The particular problem was the fact that Charlotte WREN, my 4x great grandmother was living with her son Charles and his wife (and their family) on the 1881 census and with two of her grandchildren on the 1871 census. I couldn’t just record Charlotte and leave the rest of the family off.
So I added Charles and his wife Mary, but I couldn’t stop there I had to find her maiden name, interestingly it was GASTON one of the variants of my own surname, and details of their marriage from the GRO Marriage Index.
Then came the children, seven or eight of them altogether, with some very strange spellings of their christian names on a couple of them. I had to check the GRO Birth Indexes to see what the names were meant to be.
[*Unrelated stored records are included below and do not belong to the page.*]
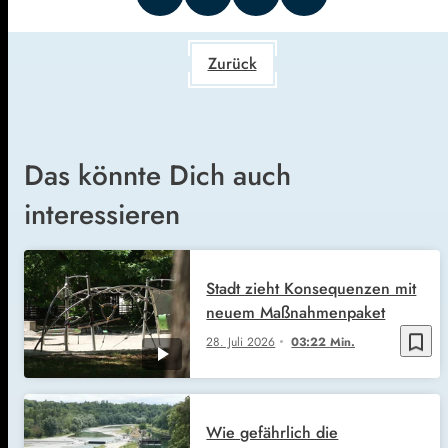
Zurück
Das könnte Dich auch
interessieren
Stadt zieht Konsequenzen mit
neuem Maßnahmenpaket
bookmark_border
28. Juli 2026
03:22 Min.
Wie gefährlich die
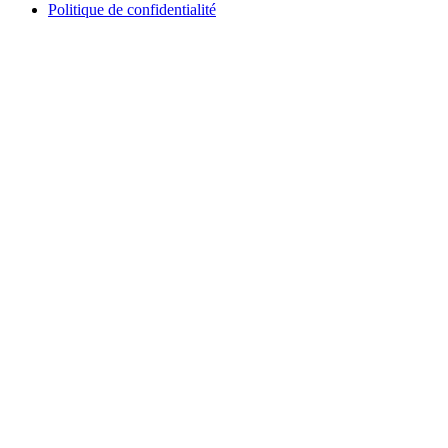
Politique de confidentialité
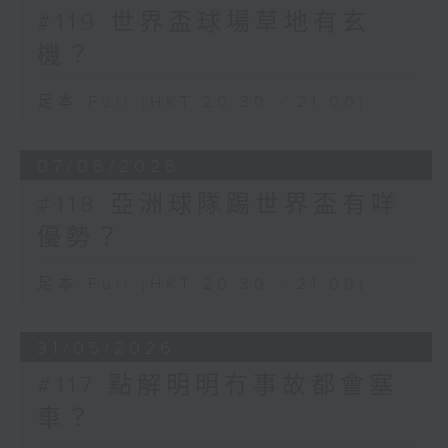
#119 世界盃球場草地有玄
機？
足本 Full (HKT 20:30 - 21:00)
07/06/2026
#118 亞洲球隊踢世界盃有咩
優勢？
足本 Full (HKT 20:30 - 21:00)
31/05/2026
#117 點解明明冇事故都會塞
車？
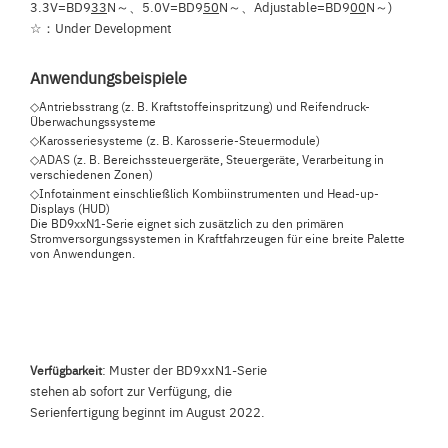
3.3V=BD9
33
N～、5.0V=BD9
50
N～、Adjustable=BD9
00
N～)
☆：Under Development
Anwendungsbeispiele
◇Antriebsstrang (z. B. Kraftstoffeinspritzung) und Reifendruck-
Überwachungssysteme
◇Karosseriesysteme (z. B. Karosserie-Steuermodule)
◇ADAS (z. B. Bereichssteuergeräte, Steuergeräte, Verarbeitung in
verschiedenen Zonen)
◇Infotainment einschließlich Kombiinstrumenten und Head-up-
Displays (HUD)
Die BD9xxN1-Serie eignet sich zusätzlich zu den primären
Stromversorgungssystemen in Kraftfahrzeugen für eine breite Palette
von Anwendungen.
: Muster der BD9xxN1-Serie
Verfügbarkeit
stehen ab sofort zur Verfügung, die
Serienfertigung beginnt im August 2022.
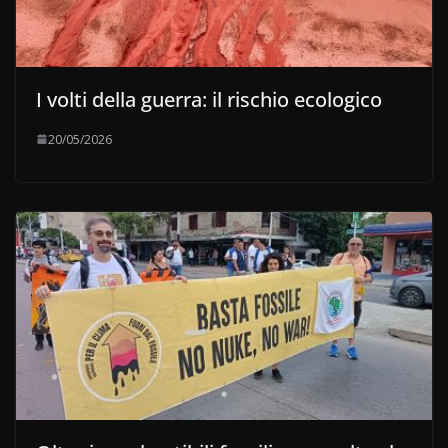
I volti della guerra: il rischio ecologico
20/05/2026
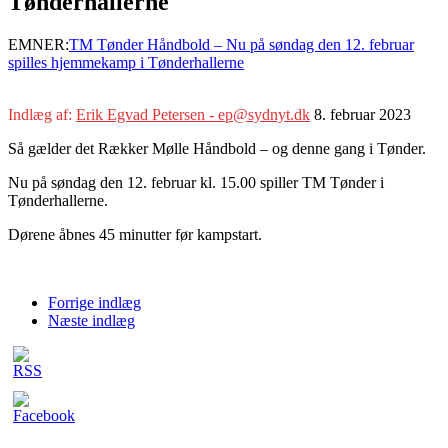
Tønderhallerne
EMNER:
TM Tønder Håndbold – Nu på søndag den 12. februar
spilles hjemmekamp i Tønderhallerne
Indlæg af:
Erik Egvad Petersen - ep@sydnyt.dk
8. februar 2023
Så gælder det Rækker Mølle Håndbold – og denne gang i Tønder.
Nu på søndag den 12. februar kl. 15.00 spiller TM Tønder i
Tønderhallerne.
Dørene åbnes 45 minutter før kampstart.
Forrige indlæg
Næste indlæg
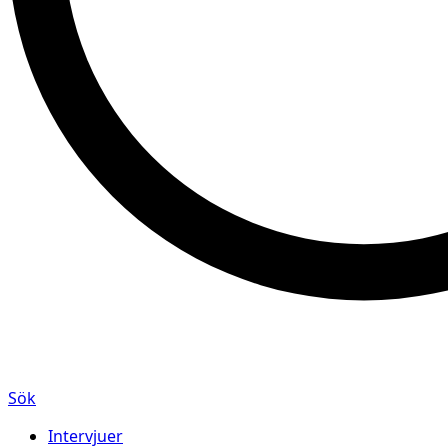
Sök
Intervjuer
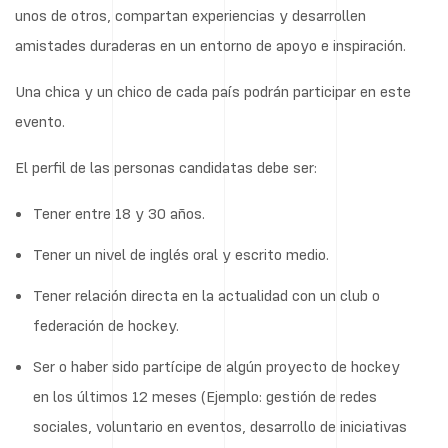
unos de otros, compartan experiencias y desarrollen
amistades duraderas en un entorno de apoyo e inspiración.
Una chica y un chico de cada país podrán participar en este
evento.
El perfil de las personas candidatas debe ser:
Tener entre 18 y 30 años.
Tener un nivel de inglés oral y escrito medio.
Tener relación directa en la actualidad con un club o
federación de hockey.
Ser o haber sido partícipe de algún proyecto de hockey
en los últimos 12 meses (Ejemplo: gestión de redes
sociales, voluntario en eventos, desarrollo de iniciativas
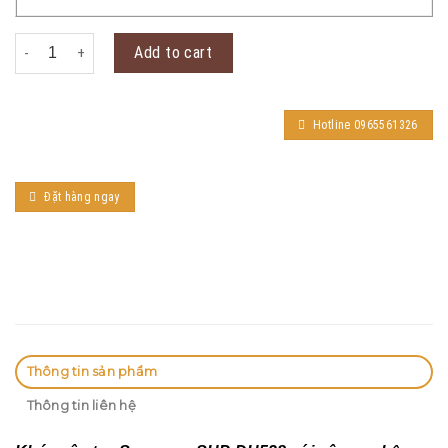
SAMSUNG SHP-DH538 quantity
Add to cart
Hotline 0965561326
Đặt hàng ngay
Thông tin sản phẩm
Thông tin liên hệ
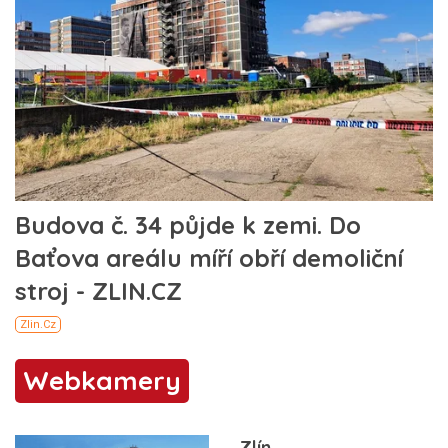
Webkamery
Zlín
So what should have been a quick little exercise has taken me three or four times longer than I had planned, but I just couldn’t leave the job half done. Hopefully tonight I will be able to get on with some more filing and organising.
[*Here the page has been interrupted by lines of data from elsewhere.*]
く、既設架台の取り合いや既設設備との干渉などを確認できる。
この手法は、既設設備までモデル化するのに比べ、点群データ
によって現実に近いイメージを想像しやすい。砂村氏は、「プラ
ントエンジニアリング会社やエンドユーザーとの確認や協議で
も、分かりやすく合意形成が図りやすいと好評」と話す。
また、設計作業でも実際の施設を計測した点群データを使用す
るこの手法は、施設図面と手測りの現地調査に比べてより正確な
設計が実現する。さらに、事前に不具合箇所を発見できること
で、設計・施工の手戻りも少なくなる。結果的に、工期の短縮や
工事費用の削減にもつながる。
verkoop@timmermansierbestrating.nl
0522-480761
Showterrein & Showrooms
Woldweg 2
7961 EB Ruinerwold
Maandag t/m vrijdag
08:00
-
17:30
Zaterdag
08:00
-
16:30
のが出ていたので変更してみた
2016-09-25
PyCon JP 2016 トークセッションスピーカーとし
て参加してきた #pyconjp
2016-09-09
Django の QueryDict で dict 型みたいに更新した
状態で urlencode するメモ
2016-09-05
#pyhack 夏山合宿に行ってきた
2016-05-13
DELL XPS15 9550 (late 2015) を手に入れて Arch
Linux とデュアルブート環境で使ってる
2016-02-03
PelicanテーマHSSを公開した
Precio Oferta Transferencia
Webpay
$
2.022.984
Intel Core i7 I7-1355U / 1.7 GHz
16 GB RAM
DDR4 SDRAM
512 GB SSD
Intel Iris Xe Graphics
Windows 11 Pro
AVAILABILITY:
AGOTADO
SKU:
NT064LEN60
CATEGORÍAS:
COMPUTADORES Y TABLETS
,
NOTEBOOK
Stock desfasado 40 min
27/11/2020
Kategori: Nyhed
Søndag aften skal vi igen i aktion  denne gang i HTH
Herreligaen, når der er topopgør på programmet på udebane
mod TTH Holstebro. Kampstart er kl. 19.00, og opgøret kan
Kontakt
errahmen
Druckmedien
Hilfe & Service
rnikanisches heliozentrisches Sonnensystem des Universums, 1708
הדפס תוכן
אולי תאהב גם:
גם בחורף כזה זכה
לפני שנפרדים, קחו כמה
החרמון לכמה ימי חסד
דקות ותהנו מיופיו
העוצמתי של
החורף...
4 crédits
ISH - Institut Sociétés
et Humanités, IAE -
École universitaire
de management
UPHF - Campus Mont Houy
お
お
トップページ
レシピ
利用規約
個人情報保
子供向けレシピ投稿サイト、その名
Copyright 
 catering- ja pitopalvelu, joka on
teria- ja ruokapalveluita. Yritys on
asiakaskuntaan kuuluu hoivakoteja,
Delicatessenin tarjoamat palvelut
Whilst I have been busy sorting, scanning and filing there have been a few announcements in the English genealogy world that I need to catch up on.
Findmypast.com have added 1.25 million high resolution images from the 1881 census to their site, to go with the previously available transcriptions (the transcriptions are free to search).
Familyrelatives.com have added details of 120,000 pupils and masters from UK Public Schools, some dating back to 1500. I doubt whether I am going to find any of my ancestors in any of these institutions.
Ancestry.co.uk have published records of over 100,000 British and Commonwealth Prisoners of War held by the Germans during the Second World War, as well as the UK Army Roll of Honour 1939-1945 which features details of British Army personnel killed in action.
192.com have updated 380,000 Electoral Roll records. Now don’t get too excited, these are from the 2009 Electoral Roll and the main focus of this is current information, although they do have some historical data. There is a lot of information on this site, some of which is free, but it is probably the best place to start looking if you are trying to trace a living relation in the UK.
The Autumn 2009 edition of Who Do You Think You Are? Magazine has on it’s cover disc two items connected with the David Mitchell episode of the series. Firstly there is some unseen footage from the episode (I haven’t watched it yet, but will let you know what it’s like) and secondly there is a deal with Ancestry.co.uk providing free access to the 1901 Scottish census (for a limited time only).